A small amount of the powder was dispersed in anhydrous alcohol and dripped onto copper gauze. The composition of the Fe₃O₄ was determined by scanning electron microscopy-energy dispersive x-ray spectroscopy (SEM-EDS, testing conditions: accelerating voltage, 15 kV; takeoff angle, 25.6934°; live time, 210 seconds; dead time, 13,658 seconds).

Magnetic performance testing

A vibrating sample magnetometer was used to measure the magnetic hysteresis of the Fe₃O₄ nanoparticles at 300 K under an applied field of ±5000 g.

In vitro heating of Fe₃O₄

The procedure used by Tang et al⁷ was followed, according to which Fe₃O₄ nanoparticles are dispersed in 150 mM NaCl and diluted to various concentrations (0.5, 1.0, 1.5, 2.0, and 2.5 mg/mL). A 5 mL sample of fluid was placed in a 60 mm diameter dish and then exposed to a high-frequency alternating electromagnetic field (SPG-06A). The temperature of the fluid was measured at 10-minute intervals over an irradiation time of 60 minutes. The distance between the bottom of the dish and the center of the hyperthermia coil of the high- frequency electromagnetic field was 5 mm. The magnetic field frequency and intensity were 230 kHz and 28 A, respectively.
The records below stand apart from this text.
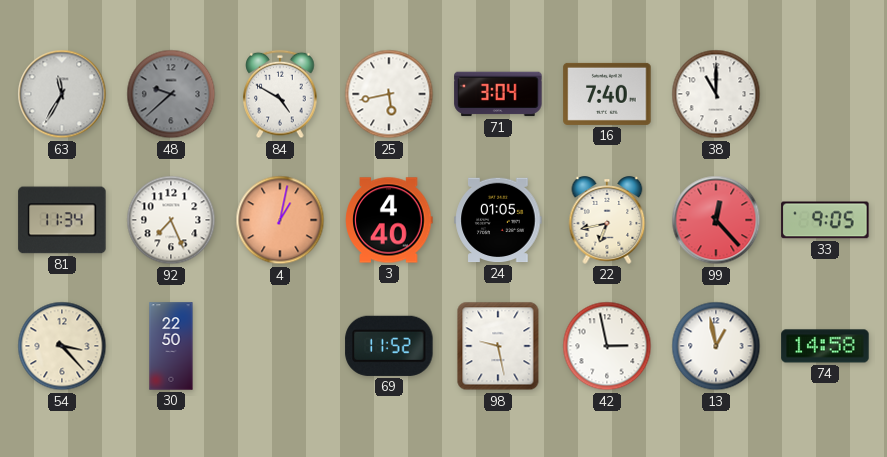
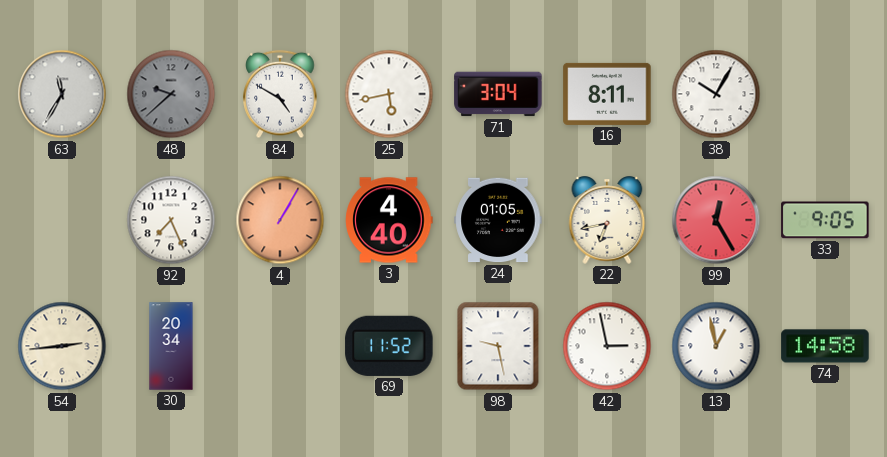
16: 7:40 -> 8:11
38: 11:00 -> 10:05
81: 11:34 -> none
4: 1:02 -> 1:05
99: 12:23 -> 12:25
54: 3:23 -> 2:44
30: 22:50 -> 20:34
Each experiment was carried out in triplicate.

Biocompatibility of Fe₃O₄ nanoparticles

Culture of L-929 cells

L-929 cells (mouse fibroblasts, ATCC CCLl, NCTC clone 929; American Tissue Culture Collection, Manassas, VA) were cultured in RPMI 1640 medium containing 10% fetal calf serum at 37°C in a 5% CO₂/95% air incubator at 95% humidity.
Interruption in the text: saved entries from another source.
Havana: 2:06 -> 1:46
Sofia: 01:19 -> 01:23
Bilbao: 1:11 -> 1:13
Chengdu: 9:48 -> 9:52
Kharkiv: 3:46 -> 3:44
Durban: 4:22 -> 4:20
In vitro evaluation of cytotoxicity

MTT assays were performed to evaluate whether the Fe₃O₄ nanoparticles were biocompatible and suitable for biomedical application. The Fe₃O₄ was treated with low temperature intermittent sterilization, and RPMI 1640 culture medium containing 10% calf serum was then added to it in a sterile closed vessel (final concentration 0.1 g/mL). Leaching conditions were 37°C over 72 hours. The samples were then centrifuged at 1250 g for 5 minutes, the supernatant was removed by suction and filtered through a microporous filter, and its pH was adjusted to 7.0–7.2 using 1 M HCl to provide a 100% leach solution. During the test, the RPMI 1640 culture medium was diluted to the required concentration. L-929 cells were removed during their logarithmic growth phase and digested in the cell suspension; the cell concentration was next adjusted to 5 × 10⁴/mL and inoculated on a 96-well culture plate at 100 μL/well. The sample was cultured in a culture box at 37°C under saturated humidity and 5% CO₂ conditions. The primary solution was discarded after 24 hours, at which time the leaching solution was added until the final concentration was 100%, 75%, 50%, and 25%. The RPMI 1640 culture inoculum was used as the negative control, and a 0.7% polyacrylamide monomer solution was used as the positive control. Each group comprising eight wells was cultured for 72 hours, and 20 μL of MTT was then added into each well and vibrated for 10 minutes. The absorbance value was measured at 493 nm using an immunoenzyme labeler (note that the literature cites various values for the wavelength of maximum absorbance; when dimethyl sulfoxide was used as a solvent to dissolve MTT crystals and form a purple solution, the maximum absorbance occurred at about 490–515 nm, and the test reported herein used 493 nm). The relative cell growth rate was calculated as follows: relative growth rate % = OD (Optical Density) mean value of test group/OD mean value of negative control group × 100%. The relative growth rate value was converted into a six-level reaction scheme, as indicated in Table 1. A level 0 or 1 reaction is acceptable, whereas a level 2 reaction should be assessed comprehensively considering cell morphology, and a level 3–5 reaction is unacceptable.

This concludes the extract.